• **Work task**:
Retype each line of the material exactly, please, skipping any picture in it.

++++++++++

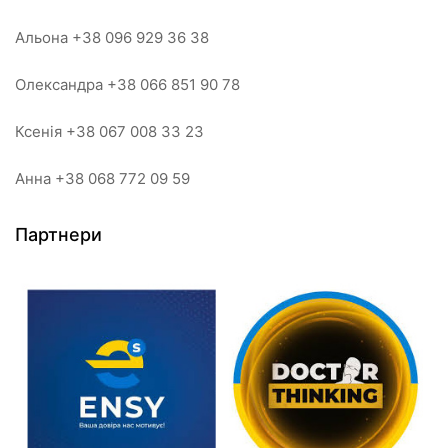
Альона +38 096 929 36 38
Олександра +38 066 851 90 78
Ксенія +38 067 008 33 23
Анна +38 068 772 09 59
Партнери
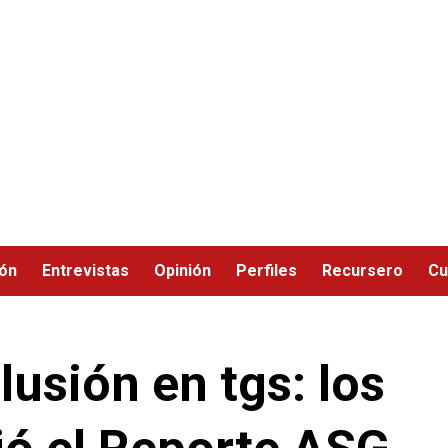
ión
Entrevistas
Opinión
Perfiles
Recursero
Cu
lusión en tgs: los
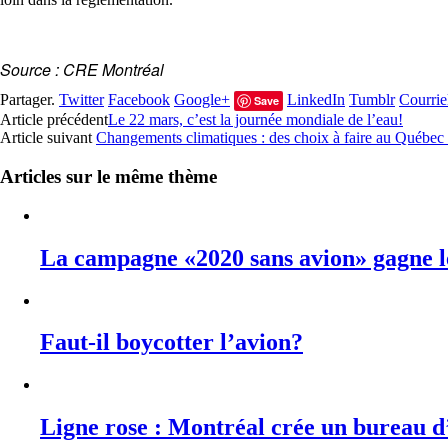
Source : CRE Montréal
Partager.
Twitter
Facebook
Google+
LinkedIn
Tumblr
Courrie
Save
Article précédent
Le 22 mars, c’est la journée mondiale de l’eau!
Article suivant
Changements climatiques : des choix à faire au Québec
Articles sur le même thème
La campagne «2020 sans avion» gagne 
Faut-il boycotter l’avion?
Ligne rose : Montréal crée un bureau d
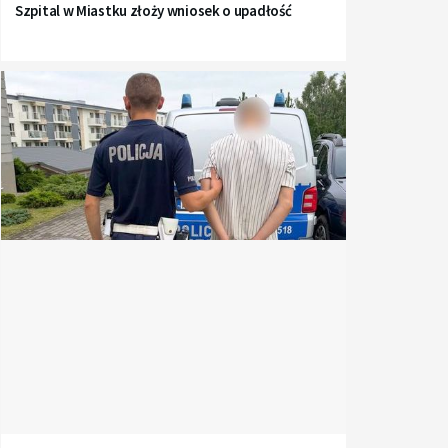
Szpital w Miastku złoży wniosek o upadłość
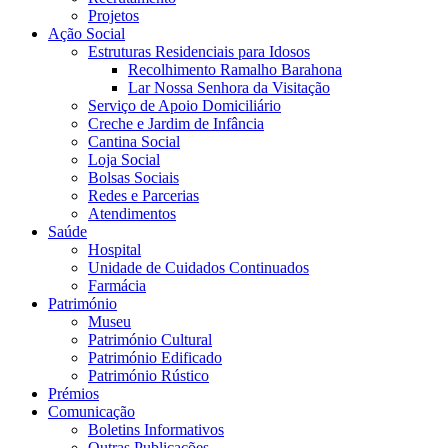
Projetos
Ação Social
Estruturas Residenciais para Idosos
Recolhimento Ramalho Barahona
Lar Nossa Senhora da Visitação
Serviço de Apoio Domiciliário
Creche e Jardim de Infância
Cantina Social
Loja Social
Bolsas Sociais
Redes e Parcerias
Atendimentos
Saúde
Hospital
Unidade de Cuidados Continuados
Farmácia
Património
Museu
Património Cultural
Património Edificado
Património Rústico
Prémios
Comunicação
Boletins Informativos
Outras Publicações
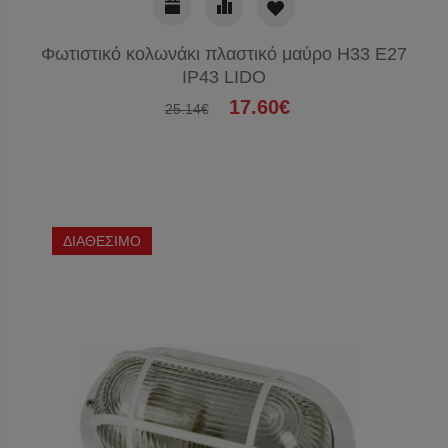
Φωτιστικό κολωνάκι πλαστικό μαύρο Η33 Ε27
IP43 LIDO
17.60€
25.14€
ΔΙΑΘΕΣΙΜΟ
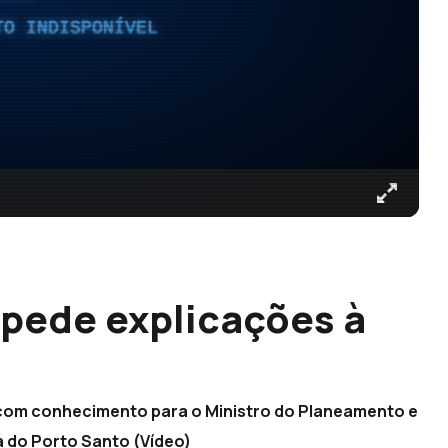
TO INDISPONÍVEL
pede explicações à
i com conhecimento para o Ministro do Planeamento e
a do Porto Santo (Vídeo)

++++++++++

• **Result**:
Альона +38 096 929 36 38
Олександра +38 066 851 90 78
Ксенія +38 067 008 33 23
Анна +38 068 772 09 59
Партнери
ión
Entrevistas
Opinión
Perfiles
Recursero
Cu
lusión en tgs: los
Source : CRE Montréal
Partager.
Twitter
Facebook
Google+
LinkedIn
Tumblr
Courrie
Save
Article précédent
Le 22 mars, c’est la journée mondiale de l’eau!
Article suivant
Changements climatiques : des choix à faire au Québec
Articles sur le même thème
La campagne «2020 sans avion» gagne 
Faut-il boycotter l’avion?
Ligne rose : Montréal crée un bureau d
Szpital w Miastku złoży wniosek o upadłość
Projetos
Ação Social
Estruturas Residenciais para Idosos
Recolhimento Ramalho Barahona
Lar Nossa Senhora da Visitação
Serviço de Apoio Domiciliário
Creche e Jardim de Infância
Cantina Social
Loja Social
Bolsas Sociais
Redes e Parcerias
Atendimentos
Saúde
Hospital
Unidade de Cuidados Continuados
Farmácia
Património
Museu
Património Cultural
Património Edificado
Património Rústico
Prémios
Comunicação
Boletins Informativos
Outras Publicações
Φωτιστικό κολωνάκι πλαστικό μαύρο Η33 Ε27
IP43 LIDO
17.60€
25.14€
ΔΙΑΘΕΣΙΜΟ
TO INDISPONÍVEL
pede explicações à
i com conhecimento para o Ministro do Planeamento e
a do Porto Santo (Vídeo)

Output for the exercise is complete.